Hilmar Farid ‎Aboeprijadi Santoso silakan! sekalian nyambung pertanyaan Har Wib soal filmnya joshua. gue juga belum pernah lihat tapi kelihatannya di eropa udah beredar agak lama ya. udah pernah lihat?
Aboeprijadi Santoso  Ada yg tahu seberapa militan (ideologis) & terorganisir Ansor pra 1965? Semilitan Hitler Jugend? HJ ini udah berdiri 20 th sebelum Holocaust, menjadi organisasi pemuda tunggal, keanggotaannya wajib pd 1936, bahkan menjadi semacam sekolah, didahului Deutsches Jungvolk (utk usia 10-13, semacam TK & SDnya).http://www.historylearningsite.co.uk/hitler_youth.htm. Kayaknya Benny Moerdani yg pernah bercita2 bikin sekolah menggembleng pemuda ‘patriotis’ semacam ini ..

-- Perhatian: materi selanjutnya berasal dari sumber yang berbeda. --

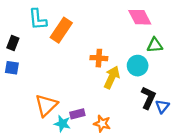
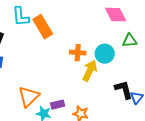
orange rectangle: (61, 30) -> (43, 27), turned -65
cyan circle: (138, 66) -> (105, 54), moved
black L-shape: (148, 98) -> (124, 90), turned -40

Tri Chandra Aprianto Bang Hilmar Farid, soal penyelidikan tentang NU di tahun-tahun 1969-1973 sedang dilakukan. beberapa anak muda NU sedang kumpul-kumpul dokumen soal itu. tks
Pandu Ganesa

Tanya: Di mana ada (hamparan) rawon terbesar di dunia? Jawab: Di Sungai Brantas Kediri, tepatnya di bilangan jembatan di tengah kota sepanjang 100 meter. Pada musim kemarau 1966, mayat-mayat, berpuluh, beratus, mengapung, membusuk, membengkak, menguning, sebagian besar tanpa kepala, banyak yang tersangkut di fondasi jembatan. Berbilang hari, minggu, bulan. Tak ada urusannya dengan Suharto di sini, hanya balas dendam saja masalah tanah dan sengketanya. Fantastis!
Emalia Iragiliati Sukarni salah satu tokoh NU yang sangat kharismatik and awesomely handsome…. sayang beliau cepat meninggal… pizzzz
Emalia Iragiliati Sukarni hah…. sulit bila anda di dalam lingkaran dimana waktu kejadian 65 meletus, posisinya di jakarta dan papa di penjara kejaksaan agung sejak pertengahan ’64.. hem…. merdeka fay.
Tri Chandra Aprianto ayo masa lalu jangan dilupakan….
Irwan Firdaus ‎Aboeprijadi Santoso Toss maksudmu “Sekolah Taruna Nusantara” toh.. itu sudah berdiri sejak hampir dua dekade silam..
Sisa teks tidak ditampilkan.